Back in 1896, a Swedish scientist named Svante Arrhenius found that doubling the amount of carbon dioxide in the atmosphere would increase the surface temperature of Earth between 5 and 6OC.

However, his claims were widely disputed and largely ignored by the scientific community, with scientists believing that the instruments used at the time would not have been accurate enough to calculate such an association. They also believed that the Earth’s oceans would quickly absorb any excess atmospheric carbon dioxide.

Global Warming: real or hoax?
This controversy of opinion surrounding climate change has not gone away over the years. It’s been over 120 years since Arrhenius’ research was first published and yet many still believe the concept of climate change and global warming to be a ‘hoax’, blown out of proportion by governments and the media.

And yet, climate change is happening. Polar ice caps are melting. The planet is getting warmer. So, why do some still insist that it’s not as bad as people think? You’d be hard-pushed to find a polar bear with the same outlook.

A growing controversy
Despite the abundance of scientific evidence showing that the planet has got warmer year on year, and the strong consensus that this is due to human-induced greenhouse gas emissions, many remain unconvinced that global warming is actually occurring. Not only that, but there remains controversy around whether the effects of climate change will be as bad as the science makes out, and whether there is a need to act against its threat.

As Donald Trump has recently proven through his withdrawal from the Paris Agreement for climate change, leaders are ignoring the science put in front of them. Instead, the public are manipulated into thinking that climate change isn’t as serious as it actually is, and yet its threat isn’t going away.

A changing world
More needs to be done to spread the message, and now more than ever. The debilitating effects are already being seen: hotter summers, longer allergy seasons, food shortages – research from the Medical Society Consortium on Climate and Health is even predicting that within the next 100 years, the US will look unrecognisable.

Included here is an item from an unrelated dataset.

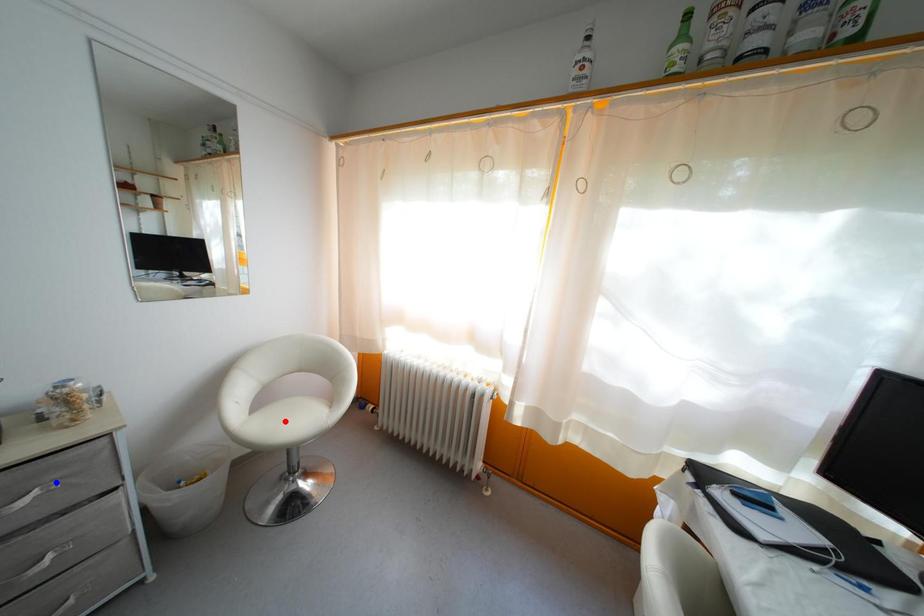 Question: Which of the two points in the image is closer to the camera?

Choices:
 (A) Blue point is closer.
 (B) Red point is closer.

Answer: (A)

So, herein lies the million-dollar question: how do you shape public perception to help communicate the potentially dire consequences of global warming? Put simply: with a lot of persistence, time and effort.

There needs to be a relationship between science and the media to ensure that scientific evidence is presented to the public in a way that is factually accurate, yet easy to comprehend.

The risk of simply ignoring global warming is not even worth contemplating. With increased ignorance comes increased danger – only through a united world effort can climate change be managed effectively.

Gandhi once famously said: “Be the change you want to see in the world.” Maybe it’s time we listened.